Information provided: Begin
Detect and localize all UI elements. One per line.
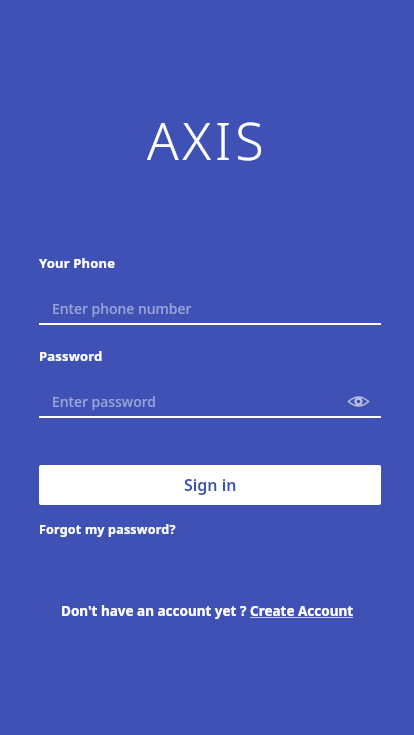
staticText: AXIS	[147, 104, 268, 175]
button[interactable]: Sign in	[39, 465, 381, 505]
staticText: Your Phone	[39, 254, 116, 272]
staticText: Password	[39, 347, 103, 365]
staticText: Enter phone number	[52, 299, 192, 318]
staticText: Sign in	[184, 474, 237, 496]
button[interactable]: Enter password	[39, 386, 381, 416]
button[interactable]: Show password	[346, 389, 370, 413]
staticText: Don't have an account yet ?	[61, 602, 250, 620]
staticText: Create Account	[250, 602, 354, 620]
button[interactable]: Forgot my password?	[39, 521, 176, 538]
button[interactable]: Enter phone number	[39, 293, 381, 323]
staticText: Forgot my password?	[39, 521, 176, 538]
button[interactable]: Create Account	[250, 602, 354, 620]
staticText: Enter password	[52, 392, 157, 411]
Information provided: End
Exercise details :: The entries above are to be retyped exactly, with each picture left out.

Answer box ::
Detect and localize all UI elements. One per line.
staticText: AXIS	[147, 104, 268, 175]
button[interactable]: Sign in	[39, 465, 381, 505]
staticText: Your Phone	[39, 254, 116, 272]
staticText: Password	[39, 347, 103, 365]
staticText: Enter phone number	[52, 299, 192, 318]
staticText: Sign in	[184, 474, 237, 496]
button[interactable]: Enter password	[39, 386, 381, 416]
button[interactable]: Show password	[346, 389, 370, 413]
staticText: Don't have an account yet ?	[61, 602, 250, 620]
staticText: Create Account	[250, 602, 354, 620]
button[interactable]: Forgot my password?	[39, 521, 176, 538]
button[interactable]: Enter phone number	[39, 293, 381, 323]
staticText: Forgot my password?	[39, 521, 176, 538]
button[interactable]: Create Account	[250, 602, 354, 620]
staticText: Enter password	[52, 392, 157, 411]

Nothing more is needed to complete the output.